Suspected insider trading at all-time high

NEW YORK (Reuters) - Suspected insider trading cases reached an all-time high last year, driven less by hedge funds and more by pillow talk between relatives and friends, the head of surveillance at the New York Stock Exchange said on Wednesday.

In a year when bombshell revelations rocked bank stocks, governments outlawed short-selling, and panicked investors brought on the worst market rout since the 1930s, there was much to tempt those with privileged information.

NYSE Regulation, the Big Board’s oversight body, referred 146 cases of suspected insider trading to the U.S. Securities and Exchange Commission in 2008, five more than in 2007, the previous record year, and more than twice as many as in 2004.

Hedge funds, often associated with insider trading, contracted amid the market drop and played a smaller role in suspected insider trading on the Big Board, said John Malitzis, executive vice president of market surveillance at NYSE Regulation.

He said a corresponding rise in classic cases of insider trading -- where material information about a public security is exchanged and used in breach of confidence or fiduciary duty -- was behind the overall increase.

“That’s where we saw a shift in our referrals -- to the relative of a corporate insider ... or a colleague, or a member of a country club, or somebody in their inner circle,” Malitzis told Reuters.

Slightly more than half of last year’s referrals involved one or more hedge funds, down from 72 percent in 2007. For a factbox, see:

The drop-off may be the result of an overall contraction in the hedge fund industry, where investor redemptions have forced the funds to liquidate positions, compounding the sell-off that centred on banks and other financial institutions.

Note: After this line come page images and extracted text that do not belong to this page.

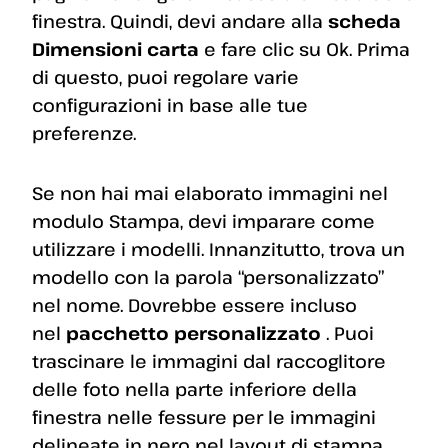
finestra. Quindi, devi andare alla
scheda
Dimensioni carta
e fare clic su Ok. Prima
di questo, puoi regolare varie
configurazioni in base alle tue
preferenze.
Se non hai mai elaborato immagini nel
modulo Stampa, devi imparare come
utilizzare i modelli. Innanzitutto, trova un
modello con la parola “personalizzato”
nel nome. Dovrebbe essere incluso
nel
pacchetto personalizzato
. Puoi
trascinare le immagini dal raccoglitore
delle foto nella parte inferiore della
finestra nelle fessure per le immagini
delineate in nero nel layout di stampa.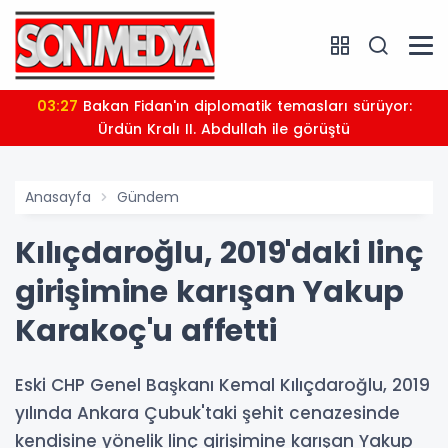
03:27
Bakan Fidan'ın diplomatik temasları sürüyor:
Ürdün Kralı II. Abdullah ile görüştü
Anasayfa
Gündem
Kılıçdaroğlu, 2019'daki linç
girişimine karışan Yakup
Karakoç'u affetti
Eski CHP Genel Başkanı Kemal Kılıçdaroğlu, 2019
yılında Ankara Çubuk'taki şehit cenazesinde
kendisine yönelik linç girişimine karışan Yakup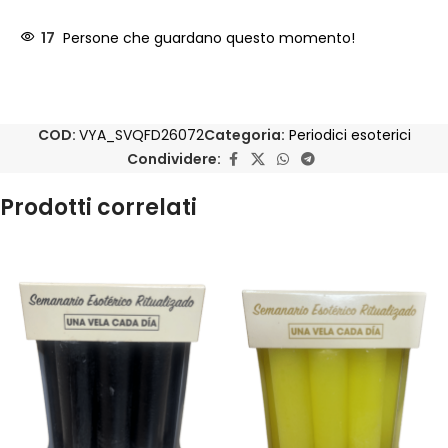
17
Persone che guardano questo momento!
COD:
VYA_SVQFD26072
Categoria:
Periodici esoterici
Condividere:
Prodotti correlati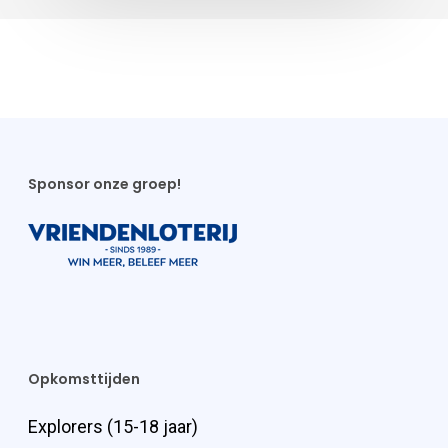
Sponsor onze groep!
Opkomsttijden
Explorers (15-18 jaar)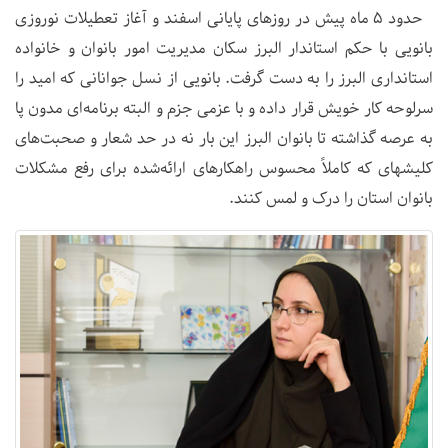
حدود 5 ماه پیش در روزهای پایانی اسفند و آغاز تعطیلات نوروزی
بانویی با حکم استاندار البرز سکان مدیریت امور بانوان و خانواده
استانداری البرز را به دست گرفت. بانویی از نسل جوانانی که امید را
سرلوحه کار خویش قرار داده و با عزمی جزم و البته برنامه‌ای مدون پا
به عرصه گذاشته تا بانوان البرز این بار نه در حد شعار و صحبت‌های
کلیشه‎ای که کاملاً محسوس راهکارهای ارائه‌شده برای رفع مشکلات
بانوان استان را درک و لمس کنند.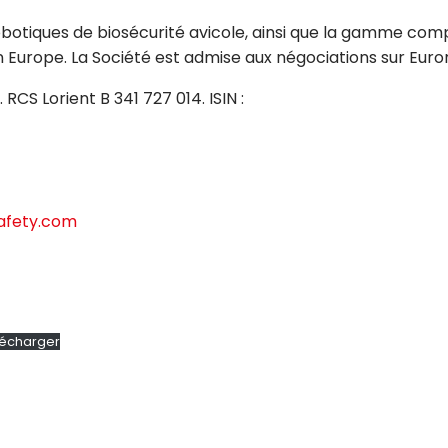
robotiques de biosécurité avicole, ainsi que la gamme com
n Europe. La Société est admise aux négociations sur Euro
RCS Lorient B 341 727 014. ISIN :
afety.com
lécharger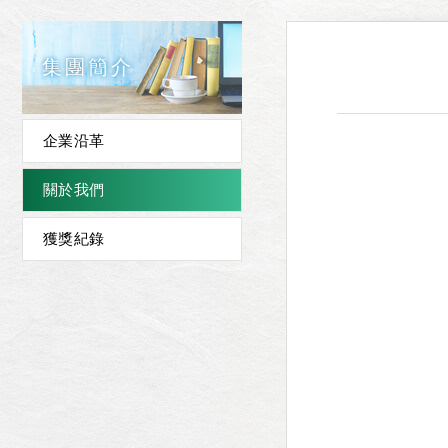
集團簡介
企業沿革
關於我們
獲獎紀錄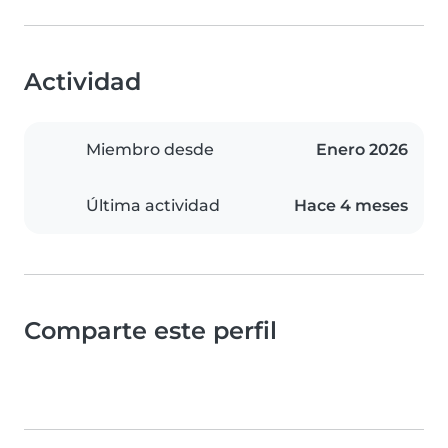
Actividad
Miembro desde
Enero 2026
Última actividad
Hace 4 meses
Comparte este perfil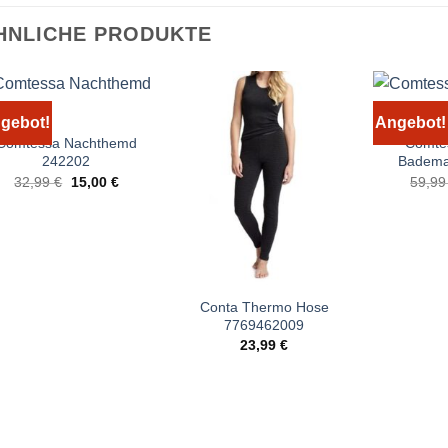
HNLICHE PRODUKTE
gebot!
Angebot!
Comtessa Nachthemd
Comte
242202
Badema
Ursprünglicher
Aktueller
32,99
€
15,00
€
59,9
Preis
Preis
war:
ist:
32,99 €
15,00 €.
Conta Thermo Hose
7769462009
23,99
€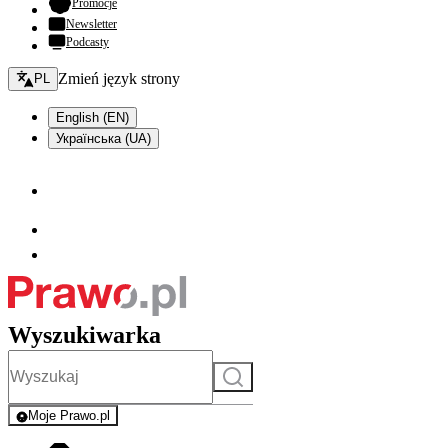
- otwiera się w nowej karcie
Promocje
Newsletter
Podcasty
Zmień język - bieżący:
Zmień język strony
PL
English (EN)
Українська (UA)
Wyszukiwarka
Szukaj
Moje Prawo.pl
- rejestracja i logowanie do serwisu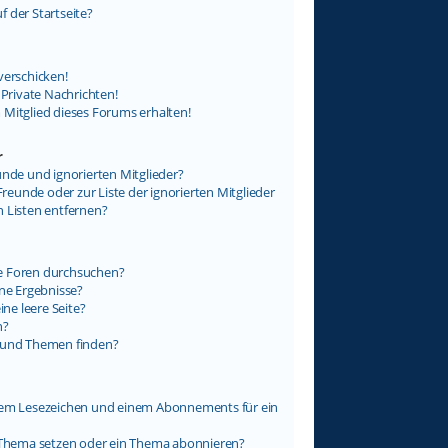
 der Startseite?
verschicken!
rivate Nachrichten!
 Mitglied dieses Forums erhalten!
r
unde und ignorierten Mitglieder?
Freunde oder zur Liste der ignorierten Mitglieder
n Listen entfernen?
e Foren durchsuchen?
ine Ergebnisse?
e leere Seite?
n?
e und Themen finden?
inem Lesezeichen und einem Abonnements für ein
n Thema setzen oder ein Thema abonnieren?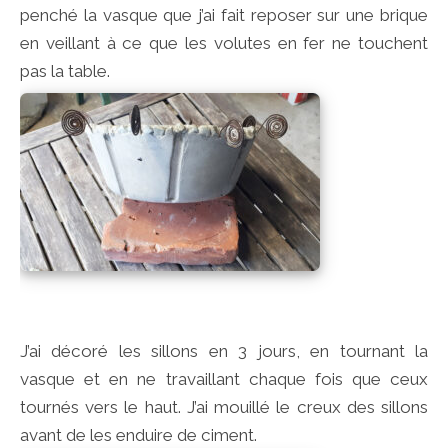
penché la vasque que j’ai fait reposer sur une brique
en veillant à ce que les volutes en fer ne touchent
pas la table.
J’ai décoré les sillons en 3 jours, en tournant la
vasque et en ne travaillant chaque fois que ceux
tournés vers le haut. J’ai mouillé le creux des sillons
avant de les enduire de ciment.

“Were there leaks of important information on the profitability of banks, that insiders were taking advantage of?” Malitzis said. “That is absolutely a concern and a priority for us.”

NYSE Regulation monitors trading and listing compliance for NYSE Euronext's NYX.PANYX.N U.S. operations.

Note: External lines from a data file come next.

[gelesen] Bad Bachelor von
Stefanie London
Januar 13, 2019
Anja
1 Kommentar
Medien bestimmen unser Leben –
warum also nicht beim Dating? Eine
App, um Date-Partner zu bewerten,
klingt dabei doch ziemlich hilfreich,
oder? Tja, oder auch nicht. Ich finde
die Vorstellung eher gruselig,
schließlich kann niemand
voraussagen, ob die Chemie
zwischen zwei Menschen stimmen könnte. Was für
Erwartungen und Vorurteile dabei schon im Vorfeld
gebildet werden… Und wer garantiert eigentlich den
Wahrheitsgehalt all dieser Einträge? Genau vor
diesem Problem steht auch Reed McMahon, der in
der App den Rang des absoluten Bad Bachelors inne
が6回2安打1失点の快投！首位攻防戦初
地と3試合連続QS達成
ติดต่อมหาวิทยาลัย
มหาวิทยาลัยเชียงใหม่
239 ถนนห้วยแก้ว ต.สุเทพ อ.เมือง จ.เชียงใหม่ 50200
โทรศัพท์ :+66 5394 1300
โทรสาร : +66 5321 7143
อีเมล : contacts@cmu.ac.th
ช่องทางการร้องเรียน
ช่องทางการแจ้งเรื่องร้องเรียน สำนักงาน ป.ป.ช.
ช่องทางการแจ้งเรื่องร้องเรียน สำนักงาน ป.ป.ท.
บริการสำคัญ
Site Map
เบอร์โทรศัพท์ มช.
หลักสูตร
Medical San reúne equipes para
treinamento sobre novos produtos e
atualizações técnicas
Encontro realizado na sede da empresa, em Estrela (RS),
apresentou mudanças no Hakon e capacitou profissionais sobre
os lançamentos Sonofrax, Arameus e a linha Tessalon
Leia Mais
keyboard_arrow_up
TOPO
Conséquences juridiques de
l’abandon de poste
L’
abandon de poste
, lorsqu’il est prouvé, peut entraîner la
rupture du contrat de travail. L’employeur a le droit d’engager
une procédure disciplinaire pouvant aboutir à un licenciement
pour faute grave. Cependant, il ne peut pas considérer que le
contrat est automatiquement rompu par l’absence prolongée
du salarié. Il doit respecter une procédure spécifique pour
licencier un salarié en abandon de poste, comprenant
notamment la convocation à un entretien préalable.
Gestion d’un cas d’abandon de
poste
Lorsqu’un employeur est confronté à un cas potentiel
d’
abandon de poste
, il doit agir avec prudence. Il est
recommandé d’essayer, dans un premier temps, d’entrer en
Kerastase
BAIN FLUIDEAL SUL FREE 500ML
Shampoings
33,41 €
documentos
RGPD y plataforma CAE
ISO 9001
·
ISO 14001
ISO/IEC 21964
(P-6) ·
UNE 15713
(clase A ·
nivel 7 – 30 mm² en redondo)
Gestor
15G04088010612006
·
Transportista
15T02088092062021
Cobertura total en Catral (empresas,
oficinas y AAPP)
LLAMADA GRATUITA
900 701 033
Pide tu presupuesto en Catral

Since September, it has also been responsible for detecting insider trading in all NYSE-listed securities, wherever they trade in the United States. Its counterpart for Nasdaq listings, the Financial Industry Regulatory Authority, reported a similar rise in August.

Malitzis said volume spikes in the last minutes of trading, as well as big midday price swings, emerged as trends in 2008 that tipped off market police.

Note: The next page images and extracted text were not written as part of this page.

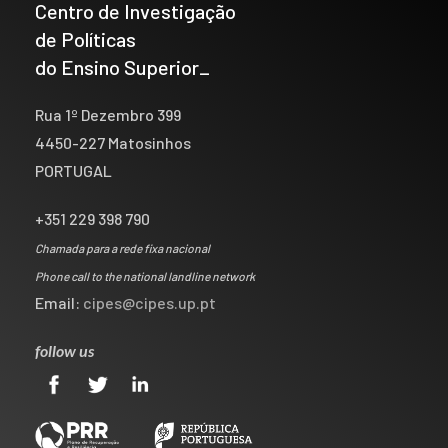
Centro de Investigação
de Políticas
do Ensino Superior_
Rua 1º Dezembro 399
4450-227 Matosinhos
PORTUGAL
+351 229 398 790
Chamada para a rede fixa nacional
Phone call to the national landline network
Email:
cipes@cipes.up.pt
follow us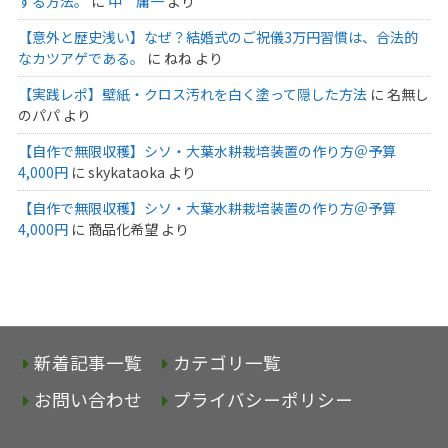
する方法。
に
中 庸一
より
【意外と歴史浅い】なぜ？結婚式のご祝儀3万円習慣は、合法的
なカツアゲである。
に
ねね
より
【実践レポ】壁紙・クロス汚れを白く塗って隠した方法
に
名無し
のパパ
より
【自作で無限収穫】シソ・大葉水耕栽培装置の作り方＠予算
4,000円
に
skykataoka
より
【自作で無限収穫】シソ・大葉水耕栽培装置の作り方＠予算
4,000円
に
商品化希望
より
新着記事一覧
カテゴリ一覧
お問い合わせ
プライバシーポリシー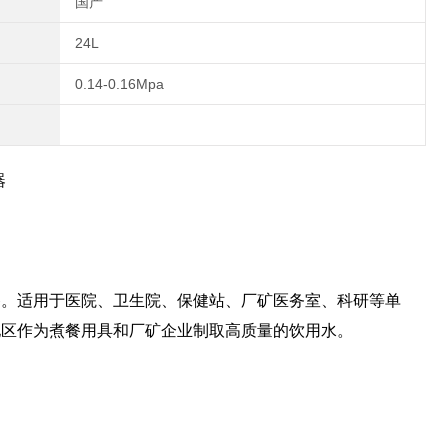
国产
24L
0.14-0.16Mpa
器
备。适用于医院、卫生院、保健站、厂矿医务室、科研等单
地区作为煮餐用具和厂矿企业制取高质量的饮用水。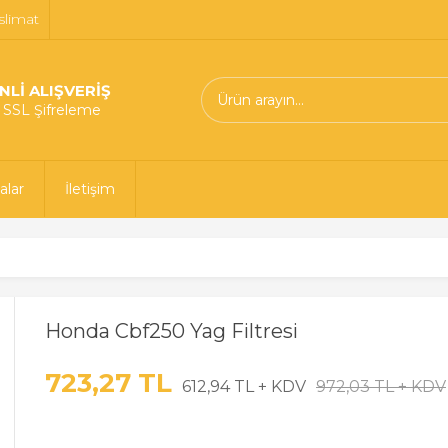
slimat
NLİ ALIŞVERİŞ
t SSL Şifreleme
alar
İletişim
Honda Cbf250 Yag Filtresi
723,27 TL
612,94 TL + KDV
972,03 TL + KDV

A study by Credit Suisse showed that 17 percent of trading volume on the Standard & Poor's 500-stock index .SPX took place in the final half-hour of trading in November, up from 12 percent in 2006 and 2007.


Insider trading spiked in the late 1980s, highlighted by the 1989 mass indictment for racketeering and securities fraud of U.S. financier Michael Milken, who was ultimately charged with lesser violations.

A sharp regulatory crackdown was followed by a quiet 1990s, but the number of cases has risen steadily over the last five years. Malitzis, 41, said the average trader working today “was probably in elementary school” during the late 1980s crackdown.

“When a new generation comes up that wasn’t front row to the lessons of the late ‘80s, they think it’s easy to do and no one’s going to catch them,” he said. “But the fact is it’s very easy for us to catch these folks. And I think they’re learning the hard way.”

Most of NYSE Regulation’s referrals are fully investigated by the SEC. It is unclear how many result in convictions.

In October, the SEC said it brought 671 enforcement actions during its 2008 fiscal year, with insider trading up 25 percent and market manipulation up 45 percent from the previous year.

A sweeping investigation launched last summer into market rumours, as well as the temporary ban on short selling financial stocks, dominated much regulatory attention in a year mired in recession.

“Whenever you have major disruptions in price, you’re going to have allegations of manipulation,” said James Angel, associate professor of finance at Georgetown University’s McDonough School of Business, who is currently writing a paper on wide oil market swings.

“But manipulation is hard to prove because one man’s manipulation is another man’s price discovery.”